Voldemort semakin membenci tindakan bodoh Draco. Bisa-bisanya dia membawa istrinya ke luar Manor dan memproklamirkan bahwa mudblood itu adalah istrinya dan tengah mengandung anaknya. Bodohnya dia menangis di depan umum untuk mudblood itu! Dan sialnya, tindakan bodoh itu menjadi tajuk utama di segala berita sihir dunia. Catat … dunia! Berita buruk ini tersebar di segala penjuru dunia sihir, bukan hanya di Britania Raya saja.

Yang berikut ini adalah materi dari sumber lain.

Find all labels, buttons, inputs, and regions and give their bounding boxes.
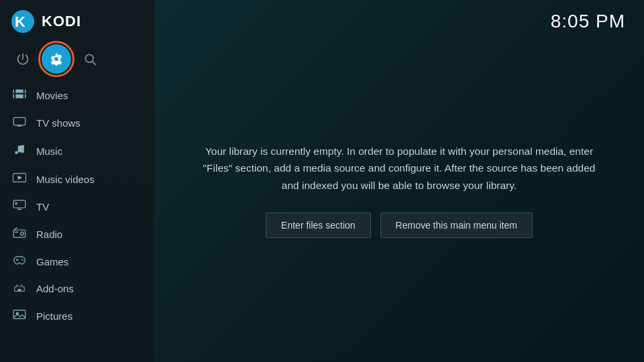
sidebar-item-games[interactable]: Games: [0, 248, 154, 275]
svg-marker-14: [18, 176, 22, 180]
sidebar-item-add-ons-label: Add-ons: [36, 283, 74, 294]
sidebar-item-music-videos-label: Music videos: [36, 174, 95, 185]
music-videos-icon: [12, 172, 27, 186]
kodi-logo-icon: K: [11, 9, 35, 34]
remove-menu-item-button[interactable]: Remove this main menu item: [380, 213, 533, 238]
svg-point-26: [21, 259, 22, 260]
library-empty-message: Your library is currently empty. In orde…: [195, 143, 604, 194]
sidebar-item-music[interactable]: Music: [0, 137, 154, 166]
sidebar-item-tv-shows[interactable]: TV shows: [0, 109, 154, 137]
movies-icon: [12, 88, 27, 103]
sidebar-item-pictures[interactable]: Pictures: [0, 302, 154, 330]
add-ons-icon: [12, 282, 27, 296]
action-buttons: Enter files section Remove this main men…: [266, 213, 533, 238]
sidebar-item-music-label: Music: [36, 145, 62, 157]
svg-rect-28: [18, 289, 21, 291]
sidebar-item-movies[interactable]: Movies: [0, 82, 154, 109]
sidebar-item-pictures-label: Pictures: [36, 310, 72, 322]
sidebar-item-movies-label: Movies: [36, 90, 68, 101]
svg-point-11: [15, 151, 18, 154]
sidebar-nav: Movies TV shows Music Music videos TV: [0, 82, 154, 330]
sidebar-item-music-videos[interactable]: Music videos: [0, 166, 154, 193]
svg-rect-29: [13, 310, 25, 319]
clock: 8:05 PM: [551, 11, 625, 32]
games-icon: [12, 255, 27, 268]
sidebar-item-tv-shows-label: TV shows: [36, 117, 80, 129]
sidebar-item-radio-label: Radio: [36, 229, 62, 240]
search-button[interactable]: [75, 44, 105, 74]
svg-point-21: [21, 232, 24, 235]
svg-rect-8: [13, 117, 25, 125]
sidebar-item-add-ons[interactable]: Add-ons: [0, 275, 154, 302]
app-header: K KODI: [0, 0, 154, 42]
top-bar: 8:05 PM: [154, 0, 644, 32]
sidebar-top-icons: [0, 42, 154, 80]
svg-text:K: K: [15, 13, 25, 30]
tv-shows-icon: [12, 116, 27, 130]
radio-icon: [12, 227, 27, 241]
settings-button[interactable]: [42, 44, 71, 74]
tv-icon: [12, 200, 27, 214]
sidebar-item-games-label: Games: [36, 256, 68, 267]
content-area: Your library is currently empty. In orde…: [154, 32, 644, 362]
sidebar-item-tv-label: TV: [36, 201, 49, 213]
power-button[interactable]: [8, 44, 38, 74]
svg-line-3: [93, 62, 96, 65]
sidebar-item-radio[interactable]: Radio: [0, 221, 154, 248]
svg-rect-7: [13, 93, 25, 94]
main-content: 8:05 PM Your library is currently empty.…: [154, 0, 644, 362]
sidebar-item-tv[interactable]: TV: [0, 193, 154, 221]
app-title: KODI: [42, 13, 81, 30]
music-icon: [12, 143, 27, 159]
svg-point-27: [22, 260, 23, 261]
svg-rect-23: [15, 231, 19, 233]
sidebar: K KODI: [0, 0, 154, 362]
svg-point-12: [21, 150, 24, 154]
enter-files-button[interactable]: Enter files section: [266, 213, 371, 238]
pictures-icon: [12, 309, 27, 323]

Yang membuat Voldemort murka bukan hanya itu saja karena selain berita, ada banyak perkumpulan mudblood yang bersukacita dan menganggap bahwa hubungan Draco dan mudblood sok pintar itu pertanda sudah ada kesamaan derajat antara darah murni dan darah lumpur.
Bagi Voldemort, hal ini sangat menggelikan dan menjengkelkan di saat yang bersamaan. Voldemort mau tidak mau harus kembali meneror orang-orang agar kembali takut padanya. Ah, tapi hal ini sebenarnya boleh dibilang berita baik. Perkumpulan mudblood yang bersembunyi rapat-rapat mulai menampakkan diri dan hal itu adalah anugerah baginya. Dia tak lagi harus repot-repot mencari ke berbagai pelosok untuk membunuh para darah kotor yang hina itu. Mereka memunculkan diri mereka sendiri untuk dilenyapkan oleh bantain tangannya.

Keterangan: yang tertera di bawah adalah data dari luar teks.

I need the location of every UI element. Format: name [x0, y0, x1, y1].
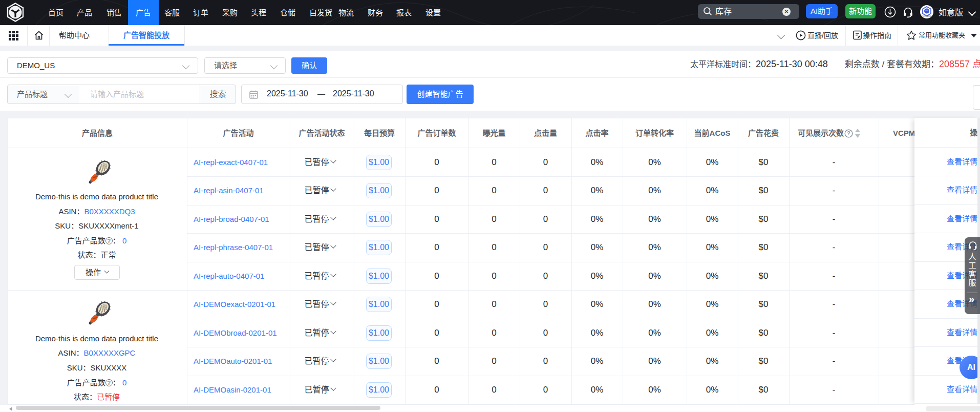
svg-text:?: ?: [847, 130, 850, 136]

Sekarang Voldemort dan para Pelahap Maut pergi ke salah satu tempat persembunyian darah kotor di daerah Manchester. Kedatangan Voldemort adalah sebuah kejutan.

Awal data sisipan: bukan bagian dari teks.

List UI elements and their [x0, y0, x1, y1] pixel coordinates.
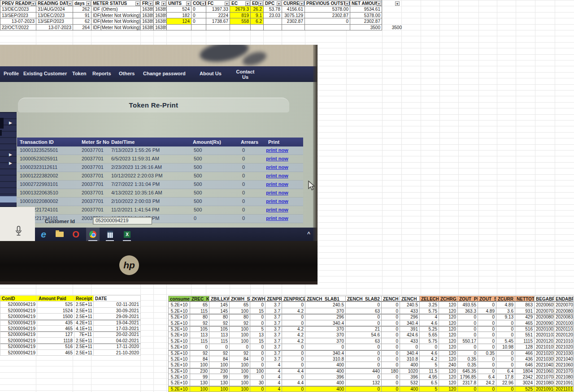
sheet-cell[interactable]: 1804 — [515, 368, 535, 374]
column-header[interactable]: FC▼ — [206, 0, 230, 6]
sheet-cell[interactable]: 20210402 — [535, 362, 554, 368]
sheet-cell[interactable]: 0 — [346, 374, 382, 380]
sheet-cell[interactable]: 3.25 — [420, 302, 439, 308]
sheet-cell[interactable]: 120 — [439, 386, 458, 392]
sheet-cell[interactable]: 400 — [400, 386, 420, 392]
sheet-cell[interactable]: 52000094219 — [0, 332, 37, 337]
sheet-cell[interactable]: 9534.61 — [350, 6, 382, 12]
sheet-cell[interactable]: 115 — [209, 338, 230, 344]
sheet-cell[interactable]: 21-10-2020 — [94, 350, 141, 356]
column-header[interactable]: ZCURR_SUR — [496, 296, 515, 302]
sheet-cell[interactable]: 4156.61 — [282, 6, 305, 12]
sheet-cell[interactable]: 0 — [282, 344, 305, 350]
sheet-cell[interactable]: 11.5 — [420, 368, 439, 374]
sheet-cell[interactable]: 3.7 — [265, 308, 282, 314]
sheet-cell[interactable]: 20200901 — [535, 320, 554, 326]
sheet-cell[interactable]: 436 — [515, 356, 535, 362]
sheet-cell[interactable]: 17.8 — [496, 374, 515, 380]
sheet-cell[interactable]: 124 — [167, 18, 191, 24]
sheet-cell[interactable]: 3500 — [383, 25, 402, 30]
column-header[interactable]: ZCHRG_DED — [439, 296, 458, 302]
sheet-cell[interactable] — [305, 25, 350, 30]
sheet-cell[interactable] — [206, 25, 230, 30]
sheet-cell[interactable]: 0 — [282, 320, 305, 326]
sheet-cell[interactable]: 65 — [190, 302, 209, 308]
sheet-cell[interactable]: 84 — [209, 356, 230, 362]
sheet-cell[interactable]: 16389 — [154, 6, 167, 12]
column-header[interactable]: ZOUT_PRIN — [458, 296, 478, 302]
column-header[interactable]: ZREC_KWH — [190, 296, 209, 302]
column-header[interactable]: ZOUT_SUR — [478, 296, 496, 302]
sheet-cell[interactable]: 0 — [458, 320, 478, 326]
sheet-cell[interactable]: 0 — [282, 374, 305, 380]
sheet-cell[interactable]: 120 — [439, 350, 458, 356]
sheet-cell[interactable]: 52000094219 — [0, 350, 37, 356]
sheet-cell[interactable]: 465 — [37, 326, 74, 332]
column-header[interactable]: ZELECH_DU — [420, 296, 439, 302]
sheet-cell[interactable]: 4.2 — [282, 326, 305, 332]
sheet-cell[interactable]: 0 — [190, 344, 209, 350]
sheet-cell[interactable]: 80 — [209, 314, 230, 320]
sheet-cell[interactable]: 0 — [420, 344, 439, 350]
sheet-cell[interactable]: 819 — [230, 13, 251, 18]
sheet-cell[interactable]: 92 — [190, 350, 209, 356]
sheet-cell[interactable]: 2.5E+11 — [74, 308, 94, 314]
sheet-cell[interactable]: 145 — [209, 308, 230, 314]
column-header[interactable]: IR▼ — [154, 0, 167, 6]
sheet-cell[interactable]: 2.5E+11 — [74, 302, 94, 307]
sheet-cell[interactable]: 0 — [478, 356, 496, 362]
sheet-cell[interactable]: 23.03 — [264, 13, 282, 18]
sheet-cell[interactable]: 5.2E+10 — [169, 308, 190, 314]
sheet-cell[interactable]: 7E+11 — [74, 332, 94, 337]
sheet-cell[interactable]: 340.4 — [400, 320, 420, 326]
sheet-cell[interactable]: 4.2 — [420, 356, 439, 362]
sheet-cell[interactable]: 493.55 — [458, 302, 478, 308]
sheet-cell[interactable]: 1738.67 — [206, 18, 230, 24]
sheet-cell[interactable]: 100 — [190, 386, 209, 392]
sheet-cell[interactable]: 5.2E+10 — [169, 314, 190, 320]
sheet-cell[interactable]: 4.1E+11 — [74, 326, 94, 332]
sheet-cell[interactable]: 0 — [191, 6, 206, 12]
sheet-cell[interactable]: 26.2 — [251, 6, 264, 12]
sheet-cell[interactable]: 20210305 — [535, 356, 554, 362]
sheet-cell[interactable]: 0 — [496, 386, 515, 392]
sheet-cell[interactable]: 80 — [190, 314, 209, 320]
sheet-cell[interactable]: 0 — [478, 338, 496, 344]
menu-item-contact-us[interactable]: Contact Us — [235, 69, 256, 80]
sheet-cell[interactable]: 516 — [515, 326, 535, 332]
sheet-cell[interactable]: 100 — [209, 386, 230, 392]
sheet-cell[interactable]: 0 — [458, 326, 478, 332]
sheet-cell[interactable]: 0 — [250, 344, 265, 350]
sheet-cell[interactable]: 0 — [282, 386, 305, 392]
filter-arrow-icon[interactable]: ▼ — [300, 1, 304, 6]
sheet-cell[interactable]: 17-11-2020 — [94, 344, 141, 349]
sheet-cell[interactable]: 400 — [305, 380, 346, 386]
filter-arrow-icon[interactable]: ▼ — [377, 1, 381, 6]
sheet-cell[interactable]: 100 — [230, 368, 250, 374]
sheet-cell[interactable]: 0 — [282, 302, 305, 308]
sheet-cell[interactable]: 9.1 — [251, 13, 264, 18]
sheet-cell[interactable]: 20201001 — [554, 320, 574, 326]
sheet-cell[interactable]: 92 — [230, 350, 250, 356]
filter-arrow-icon[interactable]: ▼ — [135, 1, 140, 6]
sheet-cell[interactable]: 0 — [458, 314, 478, 320]
print-now-link[interactable]: print now — [254, 190, 300, 195]
sheet-cell[interactable]: 5.25 — [420, 326, 439, 332]
sheet-cell[interactable]: 5 — [420, 386, 439, 392]
sheet-cell[interactable]: 310.8 — [305, 356, 346, 362]
sheet-cell[interactable]: 120 — [439, 338, 458, 344]
column-header[interactable]: COLLECTION▼ — [191, 0, 206, 6]
sheet-cell[interactable]: 16389 — [141, 13, 154, 18]
sheet-cell[interactable]: 20210401 — [554, 356, 574, 362]
sheet-cell[interactable]: 1796.85 — [458, 374, 478, 380]
sheet-cell[interactable]: 130 — [190, 380, 209, 386]
sheet-cell[interactable]: 0 — [282, 356, 305, 362]
sheet-cell[interactable]: 465 — [515, 320, 535, 326]
sheet-cell[interactable]: 645.35 — [458, 368, 478, 374]
sheet-cell[interactable]: 6.2 — [251, 18, 264, 24]
sheet-cell[interactable]: 0 — [346, 350, 382, 356]
sheet-cell[interactable]: 20200609 — [535, 302, 554, 308]
sheet-cell[interactable]: 20201202 — [535, 338, 554, 344]
sheet-cell[interactable]: 3.7 — [265, 326, 282, 332]
sheet-cell[interactable]: 3.6 — [496, 308, 515, 314]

Kira-kira ada lima keluarga di perkumpulan itu. Jumlah yang cukup banyak untuk menampakkan kaki kotor mereka di dunia sihir. Hal ini tidak bisa didiamkan tentu saja ... dunia sihir harus bersih dari kotoran hina.
Pertama-tama, Voldemort membunuh para anak dan istri. Mereka adalah yang paling lemah tapi mereka mampu melemahkan mental sang lelaki. Dan pembantaian untuk sang laki-laki pun akan sangat mudah, karena mereka sudah menyerah untuk hidup. Mereka mati tanpa perlawanan lagi.
Bodoh.
Lihatlah cara kerja cinta itu.
Cinta bukan menguatkan tapi melemahkan.
Cinta pun bukan keajaiban tapi sebuah kutukan karena cinta membuat orang kehilangan kewarasannya sehingga rela mengorbankan nyawanya untuk orang yang sudah mati. Menjijikan sekali.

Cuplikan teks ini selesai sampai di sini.